Raku comes with a pipe functionality via the Feed Operator. This allows one to feed a program some data and then make a sequence of actions that acts on that data (i.e method calls). Similarly, Raku also has the ability to chain methods together by appending one after the other.

Grammars

The best way to think about Grammars is that what classes are to methods, grammars are to regular expressions. I think it would be appropriate to take a cursory overview of regex in Raku before talking more about Grammars.

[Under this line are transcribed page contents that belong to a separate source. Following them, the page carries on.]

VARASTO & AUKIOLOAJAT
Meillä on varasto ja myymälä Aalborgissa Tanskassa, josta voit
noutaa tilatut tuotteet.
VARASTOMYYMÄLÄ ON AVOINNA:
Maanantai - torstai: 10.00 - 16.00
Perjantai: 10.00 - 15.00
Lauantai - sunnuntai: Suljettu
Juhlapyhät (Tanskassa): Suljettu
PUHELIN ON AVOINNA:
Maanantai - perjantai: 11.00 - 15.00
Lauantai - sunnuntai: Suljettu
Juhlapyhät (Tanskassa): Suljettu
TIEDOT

Basic usage of regex in Raku is typically through anonymous regex, which may be constructed using with the syntax /pattern/. The full breadth of features provided by anonymous regular expressions begets that it be instantiated with rx/pattern/. This form allows for the use of curly braces for delimiters and the usage of regex adverbs, which pass along to the compiler specifiers about how the pattern needs to be interpreted, outside of the pattern itself.

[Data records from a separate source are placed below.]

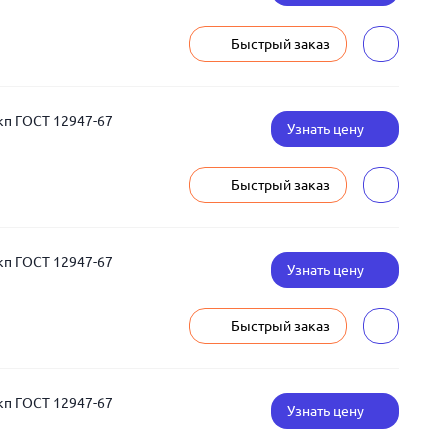
Быстрый заказ
кп ГОСТ 12947-67
Узнать цену
Быстрый заказ
кп ГОСТ 12947-67
Узнать цену
Быстрый заказ
кп ГОСТ 12947-67
Узнать цену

With basic regex usage out of the way, we can finally talk about Grammars. Their syntax is essentially equivalent to classes; they’re invoked via the grammar keyword followed by the name of the grammar and the content inside it. We don’t use methods here obviously, but the analogous use here would be the 3 primary regex handlers: regex, rule, and token. Most of the time, you’ll use the latter two as they’re much faster than regex. These establish regex patterns that are applied on strings that are processed in the grammar, and if there is a match, the result is stored within a dedicate match object. We can pass strings to grammars with the parse method. Below is a rudimentary example that creates a grammar and parses a string

grammar-ex

File IO

Raku makes file IO incredibly easy. I can open a file and append it in a single line

spurt "example.txt", "This is sample input for this file\n", :append;

Reading from it is also trivial

my $file = 'example.txt';
say $file.IO.slurp;

With respect to handling basic file operations, Raku provides the move, rename, copy, and unlink routines; the first three are completely self-explanatory and unlink lets us remove links to files like symbolic links. We can also make and destroy directories These can be invoked procedurally as shown

move $file, '/home/user/Documents';
rename $file, 'cool-stuff';
copy $file0, $file1;
unlink $file_l;
mkdir "mydir";
rmdir "mydir";

These operations and numerous others are provided by the IO role. The methods in the various IO classes allow us to do what we might otherwise do with shell. In the event that we want to make use of a shell command, we invoke shell(insertshellcommandhere). There are also methods for most of the bash flags used often on files, such as e for exists, d for directory, s for size, etc. IO even provides methods to check access and modification times of a file

say "/home/user/file.txt".IO.modified.DateTime;
say "/home/user/file.txt".IO.accessed.DateTime;
say "/home/user/file.txt".IO.changed.DateTime;

Debugging

The module Grammar::Tracer provides an excellent debugging facility for Grammars as there aren’t any tools in the standard library that make it easy. We install it with the zef module manager

zef install Grammar::Tracer

If I add Grammar::Tracer to the top of my initial script I used in the Grammars section, my output is

tracer

For other purposes, trace and the Dumper function dd are quite useful. Trace prints out what lines are executed sequentially and dd shows the type of the variable and well as it’s inputs via the stderr stream.

The Toolchain

The reference environment for Raku is Rakudo Star. It contains the zef module manager, and MoarVM or JVM backend. There are three primary means of obtaining it

  • Downloading it via your Linux distribution’s package manager
  • Grabbing the source and compiling it
  • rakubrew (my preferred method)

To install rakubrew, we run the following

curl https://rakubrew.org/install-on-perl.sh | bash
echo 'eval "$(/home/max/.rakubrew/bin/rakubrew init bash)"' >> ~/.bashrc

After installation, all of the tools should be in $PATH and you’re all set!